To me, my legacy is more important than anything else.
I have money, a lot of it. Enough that my grandchildren, even their children's children, won't have to worry about it.
He seemed to understand what I was thinking as he laughed.
"No, I do not want or desire anything materialistic. However, that trinket artifact you had in your legacy would have been fine. Unfortunately, you don't have that," he replied.
It relieved me, but also made me more worried.
"What I mean is, what can you do for the Velvet Garden?" he asked, and his eyes turned very serious.
Seeing his young age, I nearly forgot that he is no ordinary man, but a master of Grade IV legacy, the biggest and most powerful on the continent.
He achieved something in less than two years that I couldn't achieve in over fifty.

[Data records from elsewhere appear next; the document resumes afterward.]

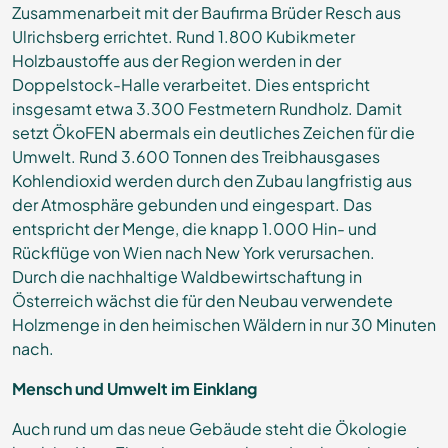
Zusammenarbeit mit der Baufirma Brüder Resch aus
Ulrichsberg errichtet. Rund 1.800 Kubikmeter
Holzbaustoffe aus der Region werden in der
Doppelstock-Halle verarbeitet. Dies entspricht
insgesamt etwa 3.300 Festmetern Rundholz. Damit
setzt ÖkoFEN abermals ein deutliches Zeichen für die
Umwelt. Rund 3.600 Tonnen des Treibhausgases
Kohlendioxid werden durch den Zubau langfristig aus
der Atmosphäre gebunden und eingespart. Das
entspricht der Menge, die knapp 1.000 Hin- und
Rückflüge von Wien nach New York verursachen.
Durch die nachhaltige Waldbewirtschaftung in
Österreich wächst die für den Neubau verwendete
Holzmenge in den heimischen Wäldern in nur 30 Minuten
nach.
Mensch und Umwelt im Einklang
Auch rund um das neue Gebäude steht die Ökologie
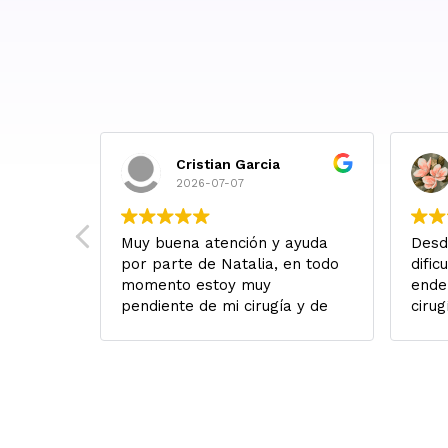
Cristian Garcia
2026-07-07
 Salí de
Muy buena atención y ayuda
Desd
con
por parte de Natalia, en todo
dific
alabras
momento estoy muy
ende
alidad
pendiente de mi cirugía y de
cirug
ables,
lo que necesitará, Lo
fuer
gentina
recomiendo con los ojos
cuan
muy
cerrados!
Yo v
vi qu
racias
habí
desd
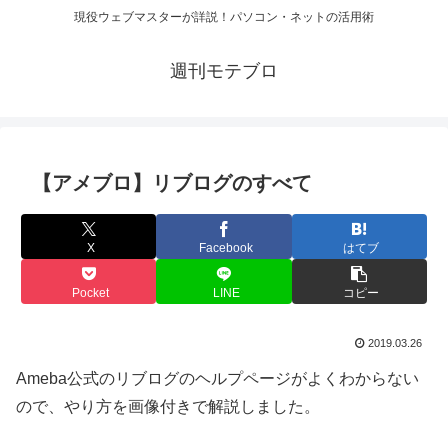
現役ウェブマスターが詳説！パソコン・ネットの活用術
週刊モテブロ
【アメブロ】リブログのすべて
X
Facebook
はてブ
Pocket
LINE
コピー
2019.03.26
Ameba公式のリブログのヘルプページがよくわからない
ので、やり方を画像付きで解説しました。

"I am a master; I am very familiar with the aspects," I stated, but he just smiled.
"I could understand them myself. If I didn't like them, I could remove them during the process." He replied. It stilled my heart for a moment.
I am such an idiot; of course, he needs something more.
He chose Vanis's Tavern as his subject, which is the most idiotic choice; many in the synod are saying so, but a few can see the real reason.
It is political.
I need to give him something that could help him with that; something that will convince him not to break my connection with the legacy.
"I am good with the underworld. I grew up in it and facilitated it in my inn. Many aspects of my legacy are related to that," I replied, and finally, the smile on his face widened a little.
It had brought hope to my heart.
"You are far from your home," he said, and this time, it was my turn to smile. "I may be, but the underworld is the same. I have already made a few connections in Inam," I replied.
I grew up in the worst part of the city; my husband was a gang member.
The inn served the gangs and other elements that civilised society considered distasteful. Even after it turned into a legacy, I continued with it.
It was born with that vision. So, no matter how much the guardian raised his nose toward it, most of the time, they let me follow my vision.
The worst thing one could do is not let the legacy work wth the vision, which gives it birth.
"Good. I will keep your connection with the legacy, and I trust you will serve me well," Silver said. I also noticed the 'else' in his sentence.
There was a threat. If I didn't do the job well enough, he will cut me.
"Thank you, my lord," I thanked, bowing deeply.
"There is another thing I want you to do," he said to me. "Anything, my lord," I replied. I am going to be his subject; I might as well start acting like it already.
"Contact your kingdom and ask them if they are willing to sell that trinket artifact you had; it seemed quite interesting," he said, and a smile appeared on my face.